■ Task goal: Your answer must be the data repeated exactly, with no pictures in it.

● ● ●

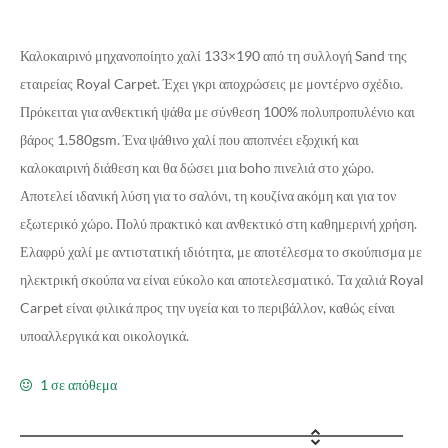
Καλοκαιρινό μηχανοποίητο χαλί 133×190 από τη συλλογή Sand της
εταιρείας Royal Carpet. Έχει γκρι αποχρώσεις με μοντέρνο σχέδιο.
Πρόκειται για ανθεκτική ψάθα με σύνθεση 100% πολυπροπυλένιο και
βάρος 1.580gsm. Ένα ψάθινο χαλί που αποπνέει εξοχική και
καλοκαιρινή διάθεση και θα δώσει μια boho πινελιά στο χώρο.
Αποτελεί ιδανική λύση για το σαλόνι, τη κουζίνα ακόμη και για τον
εξωτερικό χώρο. Πολύ πρακτικό και ανθεκτικό στη καθημερινή χρήση.
Ελαφρύ χαλί με αντιστατική ιδιότητα, με αποτέλεσμα το σκούπισμα με
ηλεκτρική σκούπα να είναι εύκολο και αποτελεσματικό. Τα χαλιά Royal
Carpet είναι φιλικά προς την υγεία και το περιβάλλον, καθώς είναι
υποαλλεργικά και οικολογικά.
1 σε απόθεμα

● ● ●

■ Output below:
Καλοκαιρινό μηχανοποίητο χαλί 133×190 από τη συλλογή Sand της
εταιρείας Royal Carpet. Έχει γκρι αποχρώσεις με μοντέρνο σχέδιο.
Πρόκειται για ανθεκτική ψάθα με σύνθεση 100% πολυπροπυλένιο και
βάρος 1.580gsm. Ένα ψάθινο χαλί που αποπνέει εξοχική και
καλοκαιρινή διάθεση και θα δώσει μια boho πινελιά στο χώρο.
Αποτελεί ιδανική λύση για το σαλόνι, τη κουζίνα ακόμη και για τον
εξωτερικό χώρο. Πολύ πρακτικό και ανθεκτικό στη καθημερινή χρήση.
Ελαφρύ χαλί με αντιστατική ιδιότητα, με αποτέλεσμα το σκούπισμα με
ηλεκτρική σκούπα να είναι εύκολο και αποτελεσματικό. Τα χαλιά Royal
Carpet είναι φιλικά προς την υγεία και το περιβάλλον, καθώς είναι
υποαλλεργικά και οικολογικά.
1 σε απόθεμα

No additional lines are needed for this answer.